-- WHAT THE TASK ASKS --
Retype the entries below exactly, dropping the images.

-- RECORDS FOR THE TASK --
----------
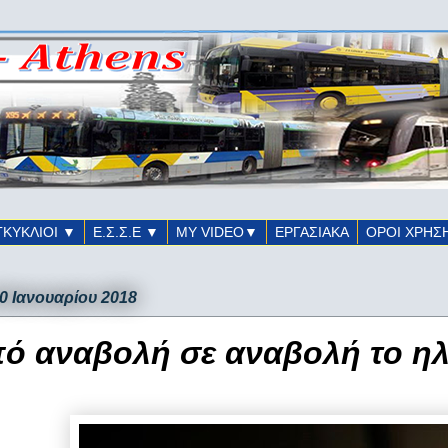
ΓΚΥΚΛΙΟΙ ▼
Ε.Σ.Σ.Ε ▼
ΜΥ VIDEO▼
ΕΡΓΑΣΙΑΚΑ
ΟΡΟΙ ΧΡΗΣ
30 Ιανουαρίου 2018
ό αναβολή σε αναβολή το ηλε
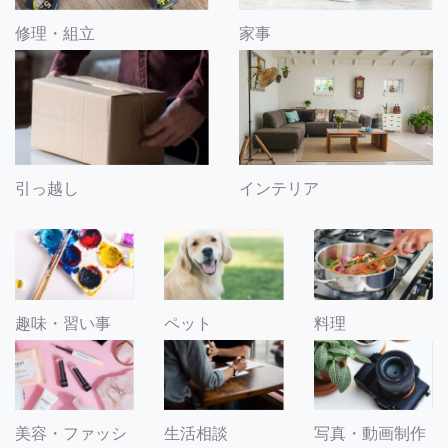
修理・組立
家事
引っ越し
インテリア
趣味・習い事
ペット
料理
美容・ファッシ
生活相談
写真・動画制作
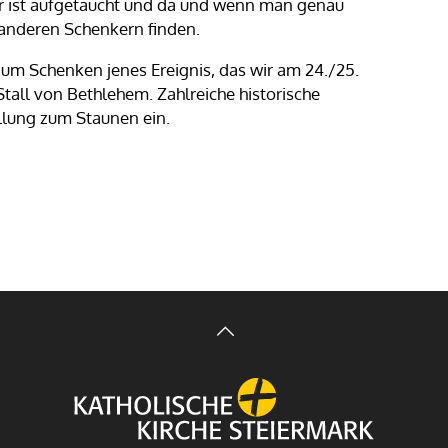
r ist aufgetaucht und da und wenn man genau
 anderen Schenkern finden.
um Schenken jenes Ereignis, das wir am 24./25.
tall von Bethlehem. Zahlreiche historische
llung zum Staunen ein.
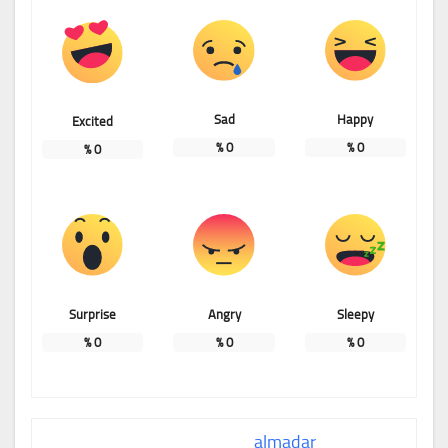
Sad
Happy
Excited
%
0
%
0
%
0
Surprise
Angry
Sleepy
%
0
%
0
%
0
almadar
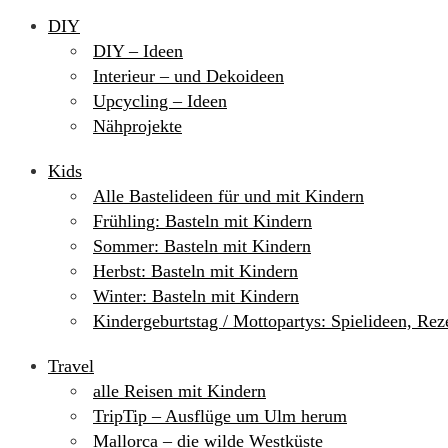
DIY
DIY – Ideen
Interieur – und Dekoideen
Upcycling – Ideen
Nähprojekte
Kids
Alle Bastelideen für und mit Kindern
Frühling: Basteln mit Kindern
Sommer: Basteln mit Kindern
Herbst: Basteln mit Kindern
Winter: Basteln mit Kindern
Kindergeburtstag / Mottopartys: Spielideen, Re
Travel
alle Reisen mit Kindern
TripTip – Ausflüge um Ulm herum
Mallorca – die wilde Westküste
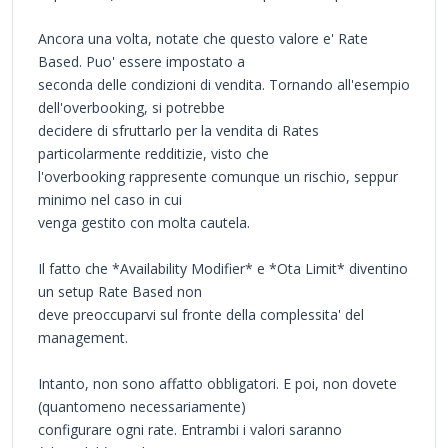
Ancora una volta, notate che questo valore e' Rate
Based. Puo' essere impostato a
seconda delle condizioni di vendita. Tornando all'esempio
dell'overbooking, si potrebbe
decidere di sfruttarlo per la vendita di Rates
particolarmente redditizie, visto che
l'overbooking rappresente comunque un rischio, seppur
minimo nel caso in cui
venga gestito con molta cautela.
Il fatto che *Availability Modifier* e *Ota Limit* diventino
un setup Rate Based non
deve preoccuparvi sul fronte della complessita' del
management.
Intanto, non sono affatto obbligatori. E poi, non dovete
(quantomeno necessariamente)
configurare ogni rate. Entrambi i valori saranno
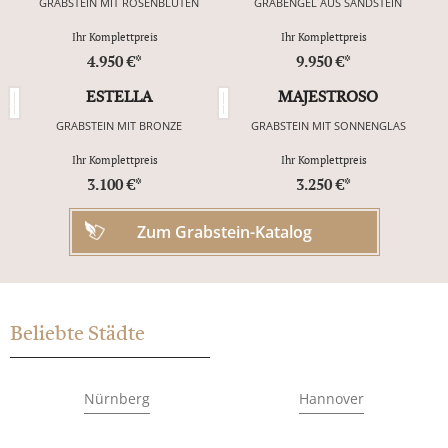
GRABSTEIN MIT ROSENBLÜTEN
GRABENGEL AUS SANDSTEIN
Ihr Komplettpreis
Ihr Komplettpreis
4.950 €*
9.950 €*
ESTELLA
MAJESTROSO
GRABSTEIN MIT BRONZE
GRABSTEIN MIT SONNENGLAS
Ihr Komplettpreis
Ihr Komplettpreis
3.100 €*
3.250 €*
Zum Grabstein-Katalog
Beliebte Städte
Nürnberg
Hannover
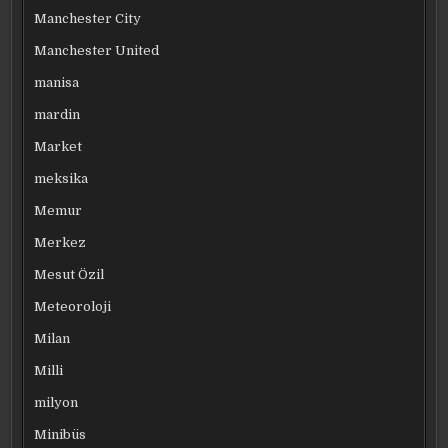
Manchester City
Manchester United
manisa
mardin
Market
meksika
Memur
Merkez
Mesut Özil
Meteoroloji
Milan
Milli
milyon
Minibüs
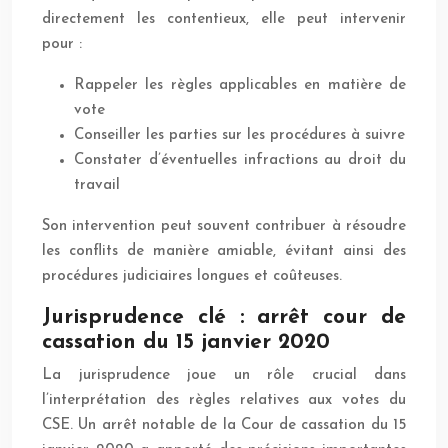
directement les contentieux, elle peut intervenir
pour :
Rappeler les règles applicables en matière de
vote
Conseiller les parties sur les procédures à suivre
Constater d’éventuelles infractions au droit du
travail
Son intervention peut souvent contribuer à résoudre
les conflits de manière amiable, évitant ainsi des
procédures judiciaires longues et coûteuses.
Jurisprudence clé : arrêt cour de
cassation du 15 janvier 2020
La jurisprudence joue un rôle crucial dans
l’interprétation des règles relatives aux votes du
CSE. Un arrêt notable de la Cour de cassation du 15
----------
-- FINISHED TASK --
ΓΚΥΚΛΙΟΙ ▼
Ε.Σ.Σ.Ε ▼
ΜΥ VIDEO▼
ΕΡΓΑΣΙΑΚΑ
ΟΡΟΙ ΧΡΗΣ
30 Ιανουαρίου 2018
ό αναβολή σε αναβολή το ηλε
修理・組立
家事
引っ越し
インテリア
趣味・習い事
ペット
料理
美容・ファッシ
生活相談
写真・動画制作
r ist aufgetaucht und da und wenn man genau
 anderen Schenkern finden.
um Schenken jenes Ereignis, das wir am 24./25.
tall von Bethlehem. Zahlreiche historische
llung zum Staunen ein.
Sad
Happy
Excited
%
0
%
0
%
0
Surprise
Angry
Sleepy
%
0
%
0
%
0
almadar
DIY
DIY – Ideen
Interieur – und Dekoideen
Upcycling – Ideen
Nähprojekte
Kids
Alle Bastelideen für und mit Kindern
Frühling: Basteln mit Kindern
Sommer: Basteln mit Kindern
Herbst: Basteln mit Kindern
Winter: Basteln mit Kindern
Kindergeburtstag / Mottopartys: Spielideen, Re
Travel
alle Reisen mit Kindern
TripTip – Ausflüge um Ulm herum
Mallorca – die wilde Westküste
Ancora una volta, notate che questo valore e' Rate
Based. Puo' essere impostato a
seconda delle condizioni di vendita. Tornando all'esempio
dell'overbooking, si potrebbe
decidere di sfruttarlo per la vendita di Rates
particolarmente redditizie, visto che
l'overbooking rappresente comunque un rischio, seppur
minimo nel caso in cui
venga gestito con molta cautela.
Il fatto che *Availability Modifier* e *Ota Limit* diventino
un setup Rate Based non
deve preoccuparvi sul fronte della complessita' del
management.
Intanto, non sono affatto obbligatori. E poi, non dovete
(quantomeno necessariamente)
configurare ogni rate. Entrambi i valori saranno
GRABSTEIN MIT ROSENBLÜTEN
GRABENGEL AUS SANDSTEIN
Ihr Komplettpreis
Ihr Komplettpreis
4.950 €*
9.950 €*
ESTELLA
MAJESTROSO
GRABSTEIN MIT BRONZE
GRABSTEIN MIT SONNENGLAS
Ihr Komplettpreis
Ihr Komplettpreis
3.100 €*
3.250 €*
Zum Grabstein-Katalog
Beliebte Städte
Nürnberg
Hannover
Manchester City
Manchester United
manisa
mardin
Market
meksika
Memur
Merkez
Mesut Özil
Meteoroloji
Milan
Milli
milyon
Minibüs
directement les contentieux, elle peut intervenir
pour :
Rappeler les règles applicables en matière de
vote
Conseiller les parties sur les procédures à suivre
Constater d’éventuelles infractions au droit du
travail
Son intervention peut souvent contribuer à résoudre
les conflits de manière amiable, évitant ainsi des
procédures judiciaires longues et coûteuses.
Jurisprudence clé : arrêt cour de
cassation du 15 janvier 2020
La jurisprudence joue un rôle crucial dans
l’interprétation des règles relatives aux votes du
CSE. Un arrêt notable de la Cour de cassation du 15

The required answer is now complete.